Le décret Ad Gentes, au chapitre sur l'oeuvre missionnaire elle-même, fait allusion à la présence active des chrétiens qui, à l'exemple de Jésus, portent secours aux misères corporelles, et insiste sur la valeur de témoignage de cette présence (63).

Le décret sur l'Apostolat des Laïcs revendique les oeuvres de charité comme un "devoir et un droit inaliénable" de l'Église (64).

Jean-Paul II, dans Redemptoris Missio, met à nouveau l'accent sur la valeur des "oeuvres de charité" et leur force particulière pour exprimer l'âme de l'activité missionnaire: l'amour qui est et devient le moteur de la mission" (65).

Il n'y a qu'à regarder le monde avec le coeur compatissant du Christ pour voir que les oeuvres de charité gardent toute leur actualité: les victimes de guerre et de la violence, les prisonniers, les handicapés, les drogués, etc., sont là. Ce serait une insensibilité incompatible avec la miséricorde de l'Évangile et la gratuité de l'amour (66) que de fermer les yeux à leur appel: "Donnez-leur vous-mêmes à manger", nous dit le Seigneur (67). "Considérer l'histoire de Lazare et la parabole du bon Samaritain comme anachroniques, c'est ne pas comprendre l'essence du Christianisme" (68).
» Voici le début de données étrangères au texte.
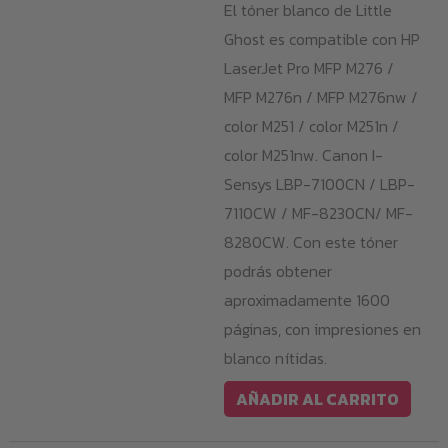
El tóner blanco de Little
Ghost es compatible con HP
LaserJet Pro MFP M276 /
MFP M276n / MFP M276nw /
color M251 / color M251n /
color M251nw. Canon I-
Sensys LBP-7100CN / LBP-
7110CW / MF-8230CN/ MF-
8280CW. Con este tóner
podrás obtener
aproximadamente 1600
páginas, con impresiones en
blanco nítidas.
AÑADIR AL CARRITO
Il nous revient, dans la fidélité créative, de découvrir comment les mettre en pratique dans le respect dû à la personne du pauvre, d'une manière aussi libératrice que possible.

5.2La charité politique

On touche un sujet assez large, et peut-être polémique, qui enveloppe les réflexions antérieures, articulant justice et charité.

L'expression vient de Pie XI, dans son allocution du 18 décembre 1927, adressée à la F.U.I., où il dit textuellement : "La charité est politique". Elle apparaît par la suite dans Quadragesimo Anno sous l'expression Charité sociale. (69)

Le Concile parle de charité et force politique, comme attitudes de l'engagement chrétien (70).

La théologie actuelle a commencé à parler du caractère "politique" de la charité, avec un relief particulier dans la Théologie de la Libération, dans la lutte pour la transformation des structures.

Apparaît alors la pastorale libératrice, à partir des chrétiens, des religieux et des prêtres des Communautés Ecclésiales, ainsi que de la sensibilité pastorale de nombreux évêques du Tiers-Monde dont la voix prophétique a retenti vigoureusement dans la claire et expresse "option préférentielle pour les pauvres"; elle apparaît également dans les proclamations et dénonciations des deux grands documents officiels de la Conférences Générale de l'Episcopat Latino-américain, celui de Medellin (1968) et puis celui de Puebla (1979).

La théorisation théologique de la charité politique et la pastorale engagée ont effrayé les responsables politiques du système.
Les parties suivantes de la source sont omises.